• **Task brief**
Would you print all of the entries exactly, please, but without their pictures?

• **Task material**
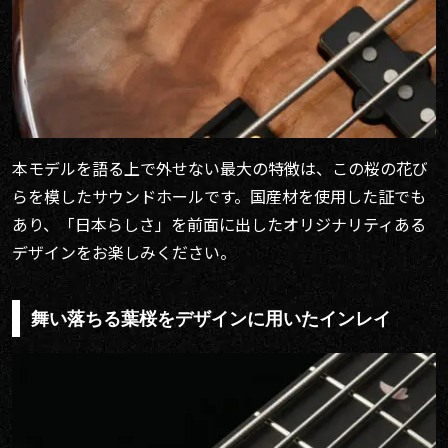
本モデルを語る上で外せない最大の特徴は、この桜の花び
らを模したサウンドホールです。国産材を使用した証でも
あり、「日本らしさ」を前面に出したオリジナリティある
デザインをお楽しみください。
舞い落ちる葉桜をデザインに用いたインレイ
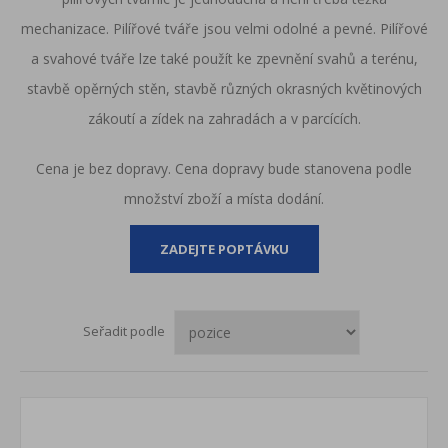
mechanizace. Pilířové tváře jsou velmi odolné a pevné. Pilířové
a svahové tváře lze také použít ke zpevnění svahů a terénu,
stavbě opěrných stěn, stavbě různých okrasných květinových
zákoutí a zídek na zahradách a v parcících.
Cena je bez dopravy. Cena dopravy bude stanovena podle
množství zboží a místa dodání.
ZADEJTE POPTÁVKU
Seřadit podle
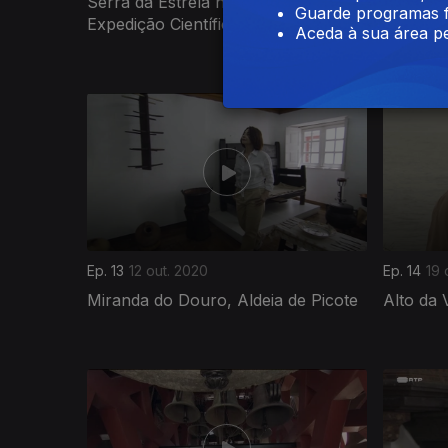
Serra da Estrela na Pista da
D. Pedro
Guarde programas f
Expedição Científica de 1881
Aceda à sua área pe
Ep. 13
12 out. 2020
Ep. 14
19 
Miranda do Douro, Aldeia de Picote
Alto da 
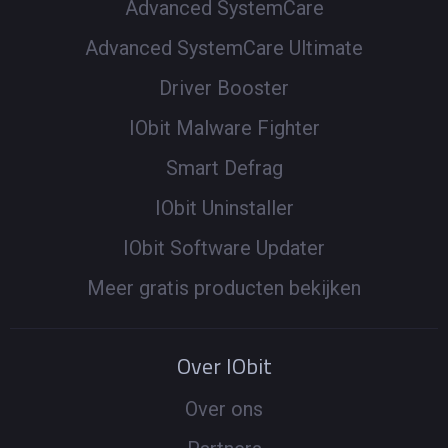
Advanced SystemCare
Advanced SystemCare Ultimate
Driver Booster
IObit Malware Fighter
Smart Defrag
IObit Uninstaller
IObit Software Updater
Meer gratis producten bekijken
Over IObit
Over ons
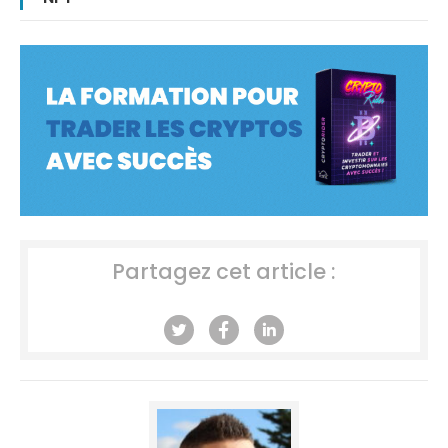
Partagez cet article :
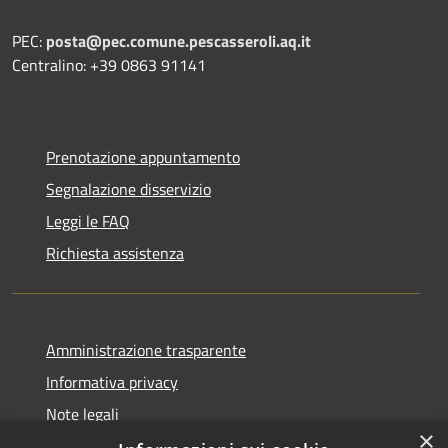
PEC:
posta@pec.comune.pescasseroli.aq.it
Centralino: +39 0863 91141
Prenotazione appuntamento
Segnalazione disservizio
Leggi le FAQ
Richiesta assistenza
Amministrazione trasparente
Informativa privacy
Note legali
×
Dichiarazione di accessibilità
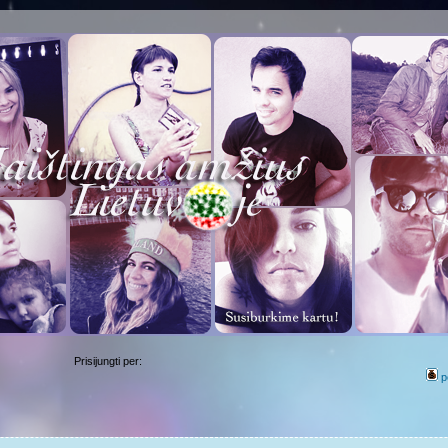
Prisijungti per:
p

• **Written response**
本モデルを語る上で外せない最大の特徴は、この桜の花び
らを模したサウンドホールです。国産材を使用した証でも
あり、「日本らしさ」を前面に出したオリジナリティある
デザインをお楽しみください。
舞い落ちる葉桜をデザインに用いたインレイ
mechanizace. Pilířové tváře jsou velmi odolné a pevné. Pilířové
a svahové tváře lze také použít ke zpevnění svahů a terénu,
stavbě opěrných stěn, stavbě různých okrasných květinových
zákoutí a zídek na zahradách a v parcících.
Cena je bez dopravy. Cena dopravy bude stanovena podle
množství zboží a místa dodání.
ZADEJTE POPTÁVKU
Seřadit podle
Serra da Estrela na Pista da
D. Pedro
Guarde programas f
Expedição Científica de 1881
Aceda à sua área pe
Ep. 13
12 out. 2020
Ep. 14
19 
Miranda do Douro, Aldeia de Picote
Alto da 
Advanced SystemCare
Advanced SystemCare Ultimate
Driver Booster
IObit Malware Fighter
Smart Defrag
IObit Uninstaller
IObit Software Updater
Meer gratis producten bekijken
Over IObit
Over ons
Partagez cet article :
PEC:
posta@pec.comune.pescasseroli.aq.it
Centralino: +39 0863 91141
Prenotazione appuntamento
Segnalazione disservizio
Leggi le FAQ
Richiesta assistenza
Amministrazione trasparente
Informativa privacy
Note legali
×
Dichiarazione di accessibilità
Prisijungti per:
p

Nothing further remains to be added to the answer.